→ TASK INSTRUCTIONS:
Without including any pictures, please copy every entry below exactly.

→ INFORMATION:
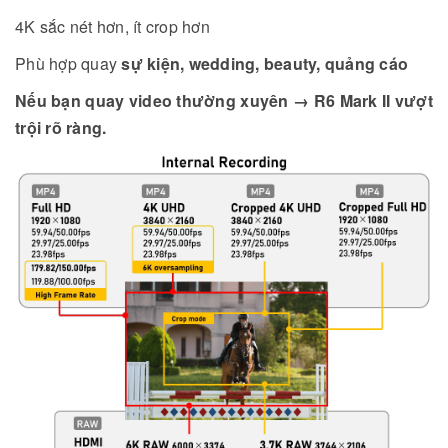
4K sắc nét hơn, ít crop hơn
Phù hợp quay
sự kiện, wedding, beauty, quảng cáo
Nếu bạn quay video thường xuyên → R6 Mark II vượt
trội rõ ràng.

→ EXPECTED ANSWER:
4K sắc nét hơn, ít crop hơn
Phù hợp quay
sự kiện, wedding, beauty, quảng cáo
Nếu bạn quay video thường xuyên → R6 Mark II vượt
trội rõ ràng.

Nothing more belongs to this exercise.